* What you are asked to do
Restate word for word the lines of the records below, starting at the line that contains "Capacitação voltada a empresários, gestores e" and ending at the line that contains "Наш интернет-магазин предлагает", with both of those lines included and nothing else.

[Collected data]
▬▬▬▬▬▬
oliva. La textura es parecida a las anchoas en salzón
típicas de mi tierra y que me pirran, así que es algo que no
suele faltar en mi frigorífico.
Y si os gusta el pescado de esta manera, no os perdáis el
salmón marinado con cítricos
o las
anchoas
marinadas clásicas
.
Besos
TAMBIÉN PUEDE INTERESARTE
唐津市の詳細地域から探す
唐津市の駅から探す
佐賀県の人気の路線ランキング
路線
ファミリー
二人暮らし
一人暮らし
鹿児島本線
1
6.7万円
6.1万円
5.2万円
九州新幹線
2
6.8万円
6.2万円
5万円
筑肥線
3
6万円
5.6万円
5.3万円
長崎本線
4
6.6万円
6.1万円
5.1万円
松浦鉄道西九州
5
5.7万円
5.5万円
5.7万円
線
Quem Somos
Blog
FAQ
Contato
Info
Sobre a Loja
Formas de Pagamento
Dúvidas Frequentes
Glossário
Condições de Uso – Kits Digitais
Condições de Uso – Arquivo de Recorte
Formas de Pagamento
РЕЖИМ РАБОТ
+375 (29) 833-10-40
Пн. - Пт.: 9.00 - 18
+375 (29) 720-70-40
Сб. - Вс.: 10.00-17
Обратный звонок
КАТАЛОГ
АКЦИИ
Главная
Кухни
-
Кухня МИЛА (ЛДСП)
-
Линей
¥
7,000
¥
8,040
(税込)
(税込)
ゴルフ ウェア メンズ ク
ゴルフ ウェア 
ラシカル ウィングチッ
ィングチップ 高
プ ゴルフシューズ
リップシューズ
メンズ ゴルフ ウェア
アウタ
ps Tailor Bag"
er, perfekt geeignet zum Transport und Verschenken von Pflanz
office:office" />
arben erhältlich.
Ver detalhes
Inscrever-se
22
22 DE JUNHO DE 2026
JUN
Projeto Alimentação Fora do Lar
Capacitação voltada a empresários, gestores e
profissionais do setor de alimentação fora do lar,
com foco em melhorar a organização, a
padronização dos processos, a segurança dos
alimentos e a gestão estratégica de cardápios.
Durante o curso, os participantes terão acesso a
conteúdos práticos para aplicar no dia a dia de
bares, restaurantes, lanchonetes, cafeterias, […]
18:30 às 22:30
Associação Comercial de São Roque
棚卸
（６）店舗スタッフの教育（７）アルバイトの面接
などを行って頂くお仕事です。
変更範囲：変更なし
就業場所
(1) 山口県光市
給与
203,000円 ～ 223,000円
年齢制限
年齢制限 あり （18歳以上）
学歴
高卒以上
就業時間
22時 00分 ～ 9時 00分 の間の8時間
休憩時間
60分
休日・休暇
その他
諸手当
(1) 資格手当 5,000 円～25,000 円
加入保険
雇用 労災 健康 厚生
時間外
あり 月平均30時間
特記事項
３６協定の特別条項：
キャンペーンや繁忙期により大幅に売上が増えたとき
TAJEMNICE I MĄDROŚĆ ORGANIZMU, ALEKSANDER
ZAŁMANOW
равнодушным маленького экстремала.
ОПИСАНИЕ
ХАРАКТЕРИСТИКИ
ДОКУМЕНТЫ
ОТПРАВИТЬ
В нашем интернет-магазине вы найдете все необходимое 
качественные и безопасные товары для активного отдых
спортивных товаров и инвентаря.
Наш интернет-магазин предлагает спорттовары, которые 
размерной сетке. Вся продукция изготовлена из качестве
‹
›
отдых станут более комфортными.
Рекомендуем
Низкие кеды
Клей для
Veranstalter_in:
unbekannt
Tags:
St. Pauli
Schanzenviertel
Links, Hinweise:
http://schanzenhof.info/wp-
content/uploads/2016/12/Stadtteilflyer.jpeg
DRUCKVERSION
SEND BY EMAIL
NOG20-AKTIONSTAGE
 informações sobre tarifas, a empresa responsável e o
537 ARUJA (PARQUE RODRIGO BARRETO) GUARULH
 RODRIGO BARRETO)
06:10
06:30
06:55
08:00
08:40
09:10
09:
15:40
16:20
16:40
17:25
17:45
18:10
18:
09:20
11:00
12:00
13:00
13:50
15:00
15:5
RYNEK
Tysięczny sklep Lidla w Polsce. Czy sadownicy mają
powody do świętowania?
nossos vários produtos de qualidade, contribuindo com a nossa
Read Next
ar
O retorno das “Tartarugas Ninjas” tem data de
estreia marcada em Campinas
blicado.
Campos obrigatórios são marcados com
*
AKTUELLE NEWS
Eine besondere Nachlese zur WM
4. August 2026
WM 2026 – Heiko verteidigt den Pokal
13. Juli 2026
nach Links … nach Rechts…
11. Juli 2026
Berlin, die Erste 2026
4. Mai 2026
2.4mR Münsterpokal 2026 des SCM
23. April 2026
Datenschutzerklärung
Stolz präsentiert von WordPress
▬▬▬▬▬▬
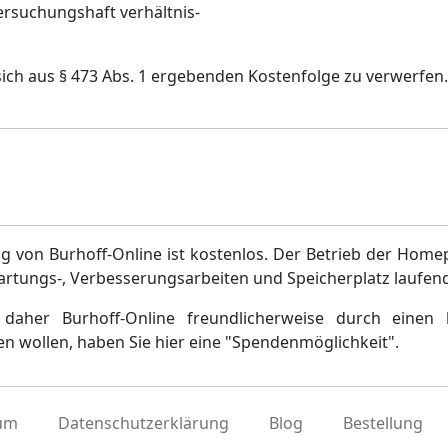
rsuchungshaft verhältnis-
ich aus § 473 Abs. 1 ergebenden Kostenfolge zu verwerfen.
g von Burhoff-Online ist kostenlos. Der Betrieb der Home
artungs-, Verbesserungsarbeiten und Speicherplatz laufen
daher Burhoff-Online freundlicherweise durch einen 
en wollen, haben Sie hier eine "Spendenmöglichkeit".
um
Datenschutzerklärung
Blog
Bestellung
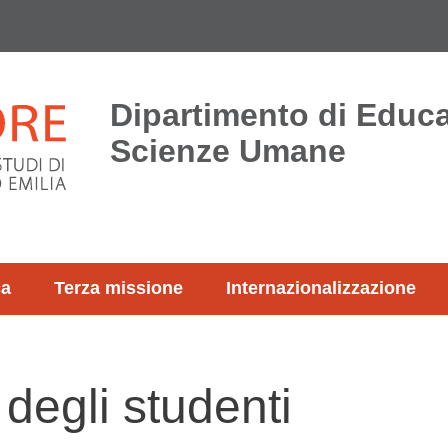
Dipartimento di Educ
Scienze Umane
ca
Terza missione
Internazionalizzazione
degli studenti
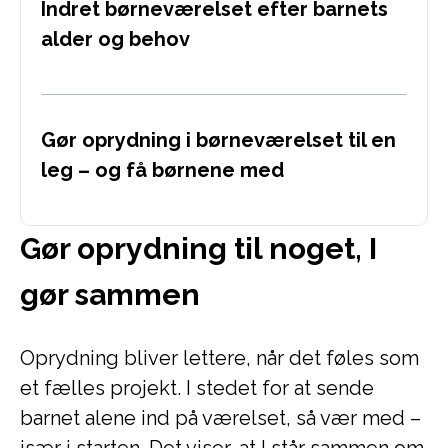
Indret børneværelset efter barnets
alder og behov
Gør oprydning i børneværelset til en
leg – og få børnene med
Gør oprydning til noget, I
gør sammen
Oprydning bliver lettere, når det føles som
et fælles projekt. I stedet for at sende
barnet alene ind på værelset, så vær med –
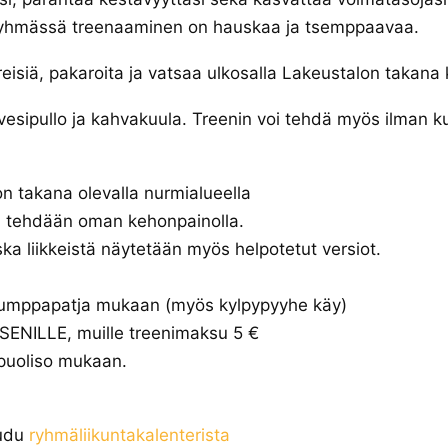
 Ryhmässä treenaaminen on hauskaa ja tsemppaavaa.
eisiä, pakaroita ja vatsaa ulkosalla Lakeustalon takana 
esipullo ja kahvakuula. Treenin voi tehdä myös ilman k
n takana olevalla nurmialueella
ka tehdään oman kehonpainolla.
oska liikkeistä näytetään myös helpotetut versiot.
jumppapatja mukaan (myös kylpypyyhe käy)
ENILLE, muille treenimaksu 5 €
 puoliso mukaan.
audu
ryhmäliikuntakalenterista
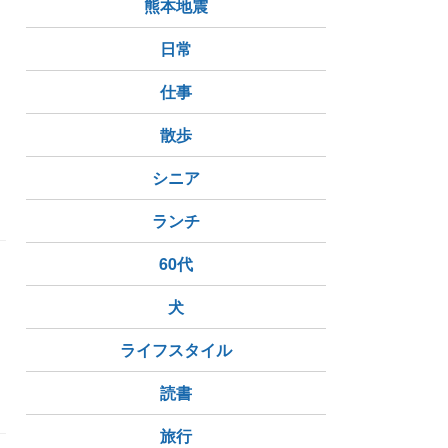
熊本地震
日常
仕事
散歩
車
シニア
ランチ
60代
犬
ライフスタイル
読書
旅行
▬▬▬▬▬▬
* Response to this exercise
Capacitação voltada a empresários, gestores e
profissionais do setor de alimentação fora do lar,
com foco em melhorar a organização, a
padronização dos processos, a segurança dos
alimentos e a gestão estratégica de cardápios.
Durante o curso, os participantes terão acesso a
conteúdos práticos para aplicar no dia a dia de
bares, restaurantes, lanchonetes, cafeterias, […]
18:30 às 22:30
Associação Comercial de São Roque
棚卸
（６）店舗スタッフの教育（７）アルバイトの面接
などを行って頂くお仕事です。
変更範囲：変更なし
就業場所
(1) 山口県光市
給与
203,000円 ～ 223,000円
年齢制限
年齢制限 あり （18歳以上）
学歴
高卒以上
就業時間
22時 00分 ～ 9時 00分 の間の8時間
休憩時間
60分
休日・休暇
その他
諸手当
(1) 資格手当 5,000 円～25,000 円
加入保険
雇用 労災 健康 厚生
時間外
あり 月平均30時間
特記事項
３６協定の特別条項：
キャンペーンや繁忙期により大幅に売上が増えたとき
TAJEMNICE I MĄDROŚĆ ORGANIZMU, ALEKSANDER
ZAŁMANOW
равнодушным маленького экстремала.
ОПИСАНИЕ
ХАРАКТЕРИСТИКИ
ДОКУМЕНТЫ
ОТПРАВИТЬ
В нашем интернет-магазине вы найдете все необходимое 
качественные и безопасные товары для активного отдых
спортивных товаров и инвентаря.
Наш интернет-магазин предлагает спорттовары, которые 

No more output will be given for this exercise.